When you reach the line containing "契約確認・各種お手続き", begin reproducing the lines exactly and continue through the end of the listing, leaving out the pictures.
START The input
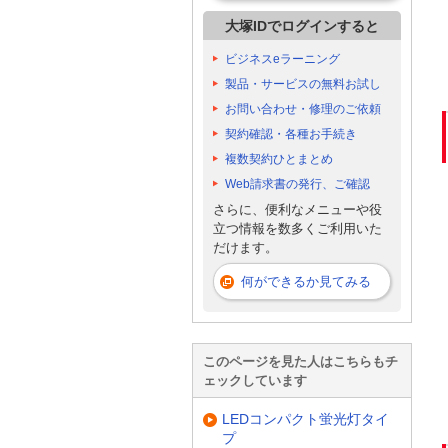
大塚IDでログインすると
ビジネスeラーニング
製品・サービスの無料お試し
お問い合わせ・修理のご依頼
契約確認・各種お手続き
複数契約ひとまとめ
Web請求書の発行、ご確認
さらに、便利なメニューや役
立つ情報を数多くご利用いた
だけます。
何ができるか見てみる
このページを見た人はこちらもチ
ェックしています
LEDコンパクト蛍光灯タイ
プ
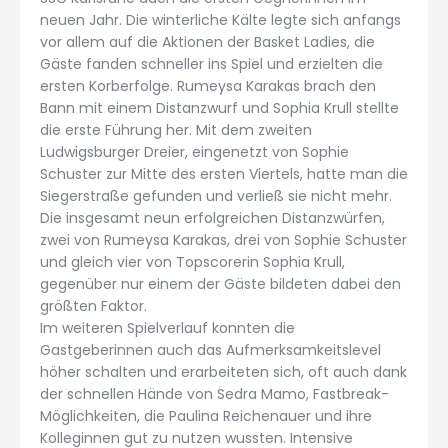
neuen Jahr. Die winterliche Kälte legte sich anfangs
vor allem auf die Aktionen der Basket Ladies, die
Gäste fanden schneller ins Spiel und erzielten die
ersten Korberfolge. Rumeysa Karakas brach den
Bann mit einem Distanzwurf und Sophia Krull stellte
die erste Führung her. Mit dem zweiten
Ludwigsburger Dreier, eingenetzt von Sophie
Schuster zur Mitte des ersten Viertels, hatte man die
Siegerstraße gefunden und verließ sie nicht mehr.
Die insgesamt neun erfolgreichen Distanzwürfen,
zwei von Rumeysa Karakas, drei von Sophie Schuster
und gleich vier von Topscorerin Sophia Krull,
gegenüber nur einem der Gäste bildeten dabei den
größten Faktor.
Im weiteren Spielverlauf konnten die
Gastgeberinnen auch das Aufmerksamkeitslevel
höher schalten und erarbeiteten sich, oft auch dank
der schnellen Hände von Sedra Mamo, Fastbreak-
Möglichkeiten, die Paulina Reichenauer und ihre
Kolleginnen gut zu nutzen wussten. Intensive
END The input
### [Worked solution]
契約確認・各種お手続き
複数契約ひとまとめ
Web請求書の発行、ご確認
さらに、便利なメニューや役
立つ情報を数多くご利用いた
だけます。
何ができるか見てみる
このページを見た人はこちらもチ
ェックしています
LEDコンパクト蛍光灯タイ
プ
neuen Jahr. Die winterliche Kälte legte sich anfangs
vor allem auf die Aktionen der Basket Ladies, die
Gäste fanden schneller ins Spiel und erzielten die
ersten Korberfolge. Rumeysa Karakas brach den
Bann mit einem Distanzwurf und Sophia Krull stellte
die erste Führung her. Mit dem zweiten
Ludwigsburger Dreier, eingenetzt von Sophie
Schuster zur Mitte des ersten Viertels, hatte man die
Siegerstraße gefunden und verließ sie nicht mehr.
Die insgesamt neun erfolgreichen Distanzwürfen,
zwei von Rumeysa Karakas, drei von Sophie Schuster
und gleich vier von Topscorerin Sophia Krull,
gegenüber nur einem der Gäste bildeten dabei den
größten Faktor.
Im weiteren Spielverlauf konnten die
Gastgeberinnen auch das Aufmerksamkeitslevel
höher schalten und erarbeiteten sich, oft auch dank
der schnellen Hände von Sedra Mamo, Fastbreak-
Möglichkeiten, die Paulina Reichenauer und ihre
Kolleginnen gut zu nutzen wussten. Intensive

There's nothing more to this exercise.